The option limits a comparison to the analyzed functions according to a flag information in the DB stored on “Export” command execution.

compare with only IDBs in the specified folder

the folder path

This option restricts a comparison to the functions of the IDBs in the specified folder path.

function code size comparison criteria (0-100)

Each function hash comparison will target only functions with similar sizes. The default value is 40, which means a comparison with only 60%-140% sized functions.

Once the “Compare” command is finished, the summary tab of the comparison result will be added to the IDA GUI. The tab contains a list of the SHA256 hash value of a binary file and its IDB path with the similar functions.

Figure 5: fn_fuzzy summary tab

In order to check the details per IDB, double-click one of the lines. Then an additional tab will be displayed.

Figure 6: similarity details tab for a specific IDB

The primary function shows the functions in the opened IDB and the secondary analyzed function means the analyzed functions with the highest ssdeep score to the primary ones in the double-clicked IDB.

fn_fuzzy detects similar functions matching with one of the following conditions:

  • function similarity score threshold (0-100) without CFG match

Functions whose ssdeep scores are more than the threshold will be detected even if the CFG (Machoc) hashes are not matched.
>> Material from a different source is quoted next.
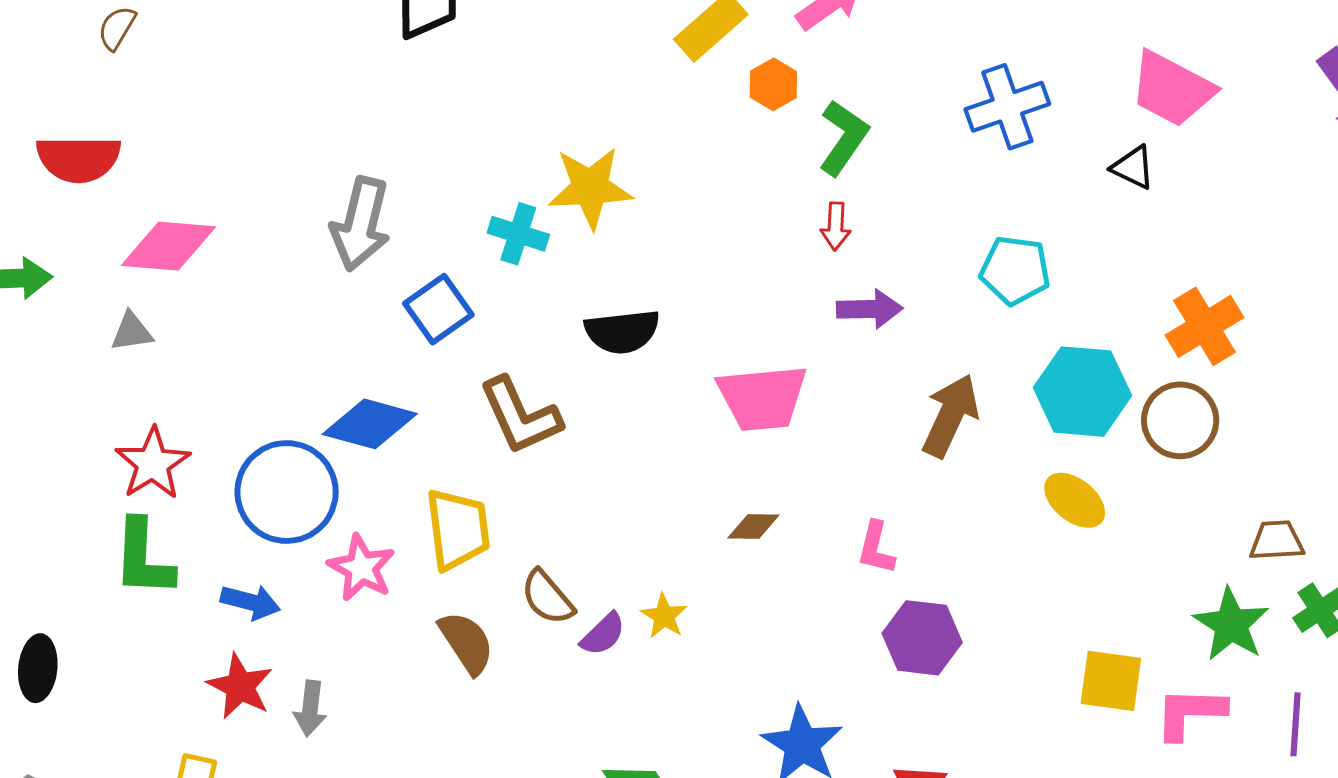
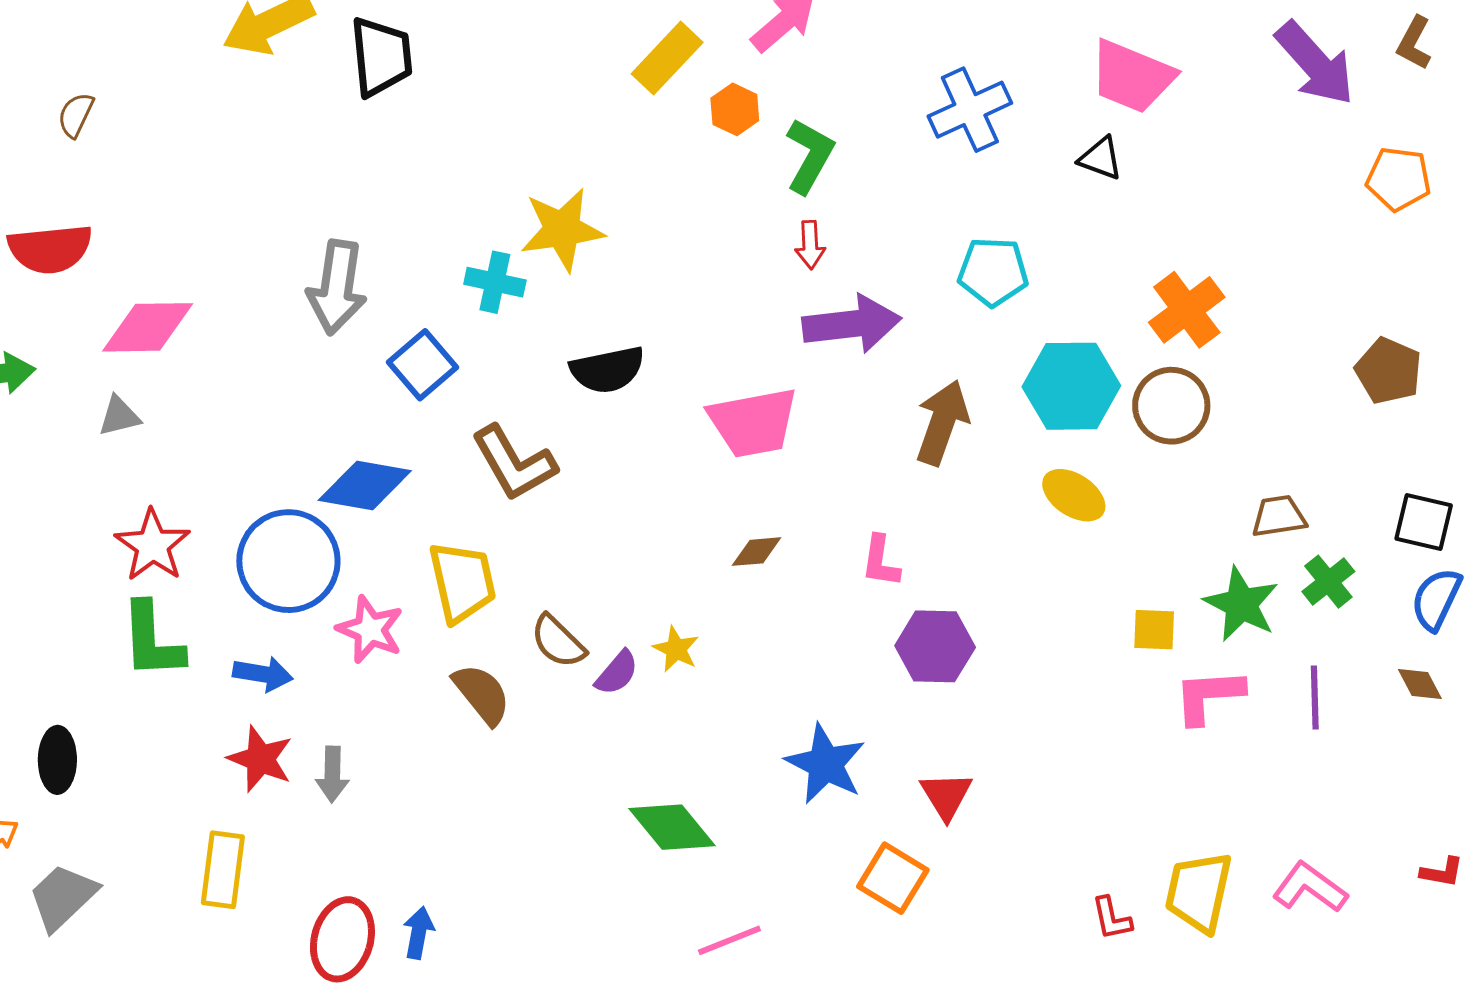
purple arrow: (870, 309) -> (852, 324), size x1.5
yellow square: (1111, 681) -> (1154, 630), moved, size x0.7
Default is 50.

  • function similarity score threshold (0-100) with CFG match

Functions whose ssdeep scores are more than the threshold will be detected if the CFG hashes are matched. Default is 10.

  • function code size threshold evaluated by only CFG match

Functions whose code sizes are more than the threshold will be detected if the CFG hashes are matched. Default is 0x100 (256) bytes.
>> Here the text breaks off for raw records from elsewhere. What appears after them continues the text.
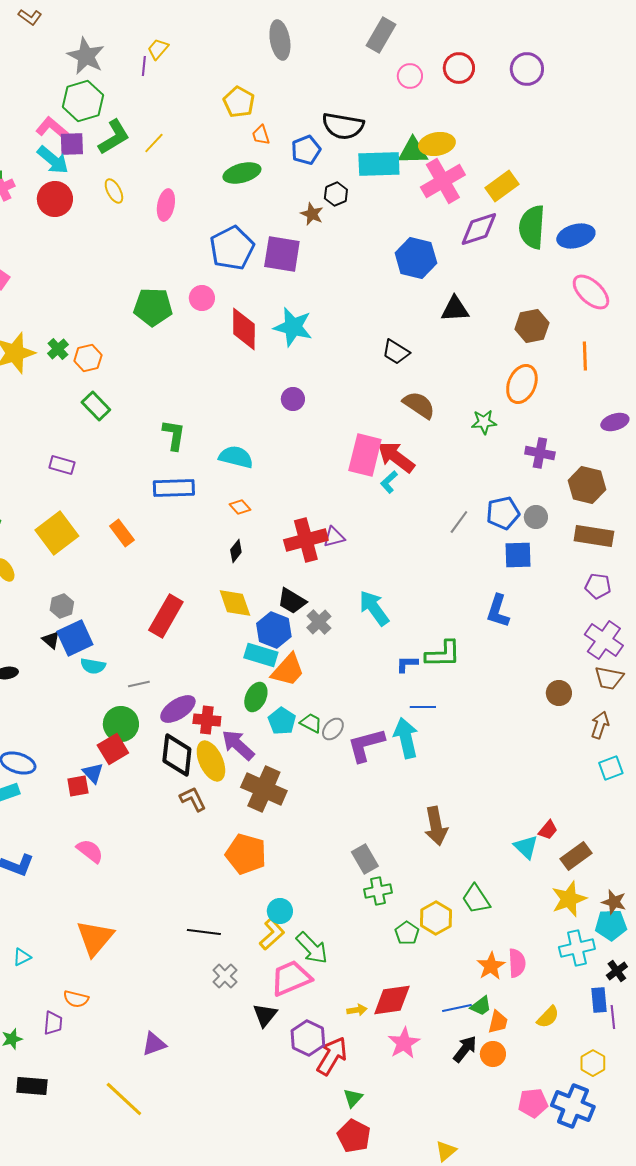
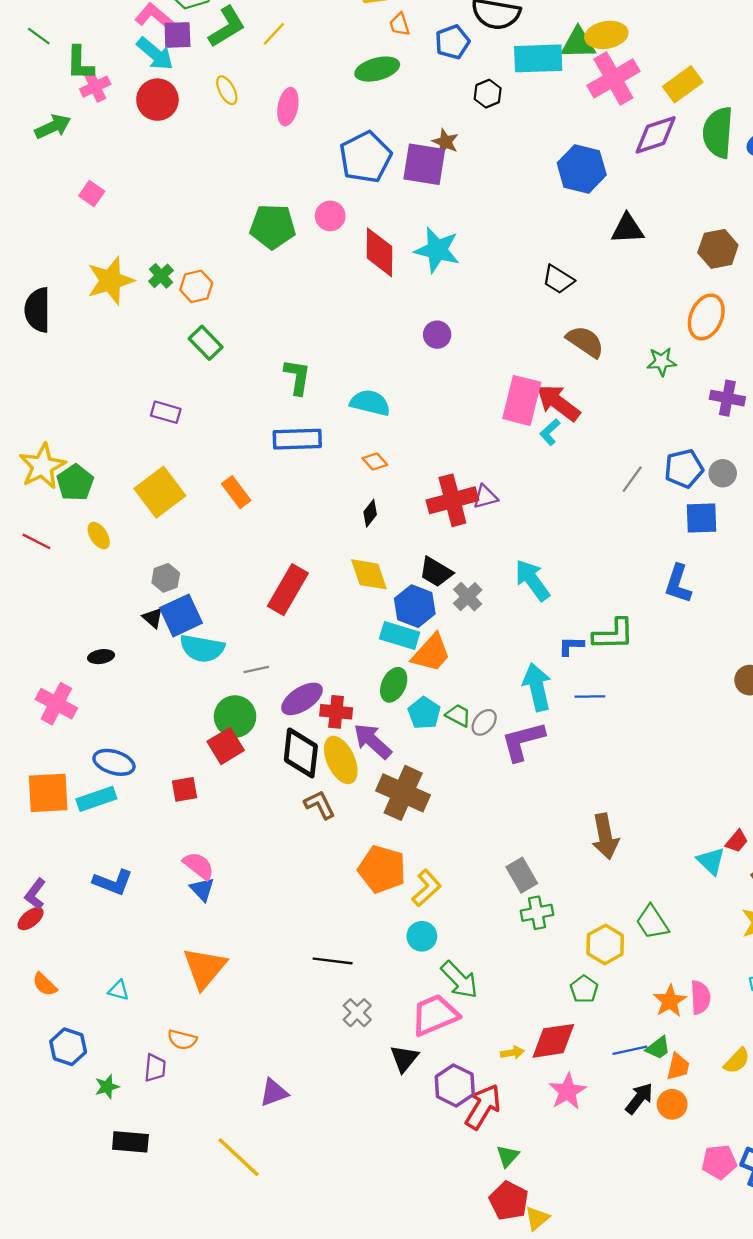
brown star: (312, 214) -> (445, 142), moved
cyan semicircle: (93, 666) -> (202, 648), size x1.5
cyan arrow: (406, 738) -> (537, 687), moved
blue triangle: (93, 773) -> (202, 889), moved
green pentagon: (407, 933) -> (584, 989), moved
yellow L-shape: (272, 934) -> (427, 888), moved
cyan triangle: (22, 957) -> (119, 990), turned 42
yellow triangle: (446, 1151) -> (537, 1218), moved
In the example below,  all conditions are included.

Figure 7: example of detected similar functions

By right-clicking on a similarity details tab and selecting Import function name and prototype, we are able to import the information to primary functions.

Figure 8: importing function names and prototypes

If structure types in a function prototype to import are not defined in the opened IDB, fn_fuzzy will ask to import type information from the source (secondary) IDB after a warning dialog.
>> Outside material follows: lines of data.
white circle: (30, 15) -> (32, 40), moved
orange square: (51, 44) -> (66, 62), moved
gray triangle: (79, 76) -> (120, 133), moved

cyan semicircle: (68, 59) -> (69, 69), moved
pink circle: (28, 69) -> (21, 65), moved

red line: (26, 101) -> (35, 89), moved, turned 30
Figure 9: dialog asking to import type information

After importing, the primary function names will be updated automatically.

Figure 10: imported function names

And function prototypes will be imported as well. It’s useful to execute IDA AppCall.

Figure 11: imported function prototype

Wrap-up

In this article, TAU described how to use fn_fuzzy, a fast and lightweight function-level binary diffing tool. fn_fuzzy focuses on a fast triage for large sets of IDBs and depends on just two kinds of fuzzy hash values (ssdeep and Machoc) to detect similarities, thus the accuracy is not as good as BinDiff and Diaphora. TAU recommends to utilize fn_fuzzy to narrow down the most similar and analyzed IDBs before the one-on-one diffing.